WACH-TV
- Newport News, Virginia; United States;
- Channels: Analog: 33 (UHF);

Ownership
- Owner: Eastern Broadcasting Corporation
- Sister stations: WHYU/WACH

History
- First air date: October 13, 1953
- Last air date: July 1, 1955
- Call sign meaning: The word "watch"

Technical information
- ERP: 20.6 kW
- HAAT: 94 m (308 ft)

= WACH-TV (Virginia) =

1950s TV station in Newport News, Virginia

WACH-TV (channel 33) was a television station licensed to Newport News, Virginia, United States, which broadcast from 1953 until 1955 (with a gap of around four months in 1954). The station was owned by the Eastern Broadcasting Corporation.

==History==

WACH-TV was the third television station to sign on in Hampton Roads, debuting on October 13, 1953. Operating as a sister station to WHYU radio (1270 kHz), it broadcast from the tallest structure in the Lower Peninsula, its tower at 114 24th Street in downtown. Its schedule consisted mainly of sports and mystery shows, with five hours a day of programs such as Crusader Rabbit, All American Football and Ringside with Rasslers.
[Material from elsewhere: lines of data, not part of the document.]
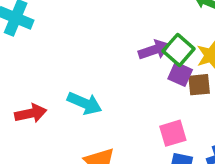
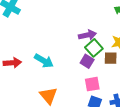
green square: (179, 50) -> (94, 48), moved
purple square: (180, 74) -> (87, 61), moved

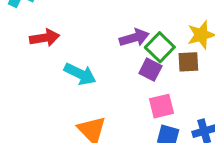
purple arrow: (87, 35) -> (134, 38), moved
red arrow: (12, 63) -> (45, 38), moved

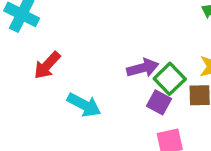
red arrow: (45, 38) -> (47, 65), turned 140

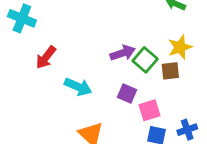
purple square: (159, 102) -> (127, 93), moved

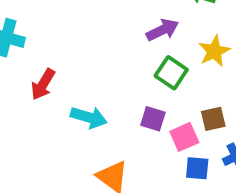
purple arrow: (123, 53) -> (162, 30), moved
brown square: (170, 71) -> (213, 119), moved

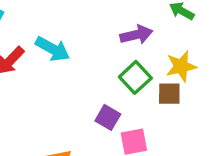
cyan arrow: (89, 117) -> (53, 49), moved
brown square: (213, 119) -> (169, 94), moved

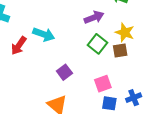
yellow star: (181, 66) -> (125, 32), turned -30
purple square: (108, 117) -> (64, 72), moved, turned 32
We are struggling UHF TV station. Local VHF hogging 3 different networks after enjoying monopoly for years. We believe this subverts the FCC, constituted by Congress in their attempt to institute superior UHF TV service. Yet networks are unregulated by FCC. This is unfair to public. Will you investigate.
— WACH-TV, in an August 1953 telegram to three senators

Before even going on the air, the new TV station had made waves in Washington when it lobbied for the Federal Communications Commission (FCC) to regulate the television networks, saying that the lone VHF station in Hampton Roads, WTAR-TV, was "hogging" all three network hookups. (A month before WACH signed on, WVEC-TV had taken to the air on channel 15 and became the area's NBC affiliate.)

The day that WACH-TV suspended operations—March 27, 1954—WHYU radio took on the WACH call letters. The night before, its schedule had consisted of just four programs repeated in a loop: a newscast, Crusader Rabbit, Short Subjects, and Hornliegh on Holiday.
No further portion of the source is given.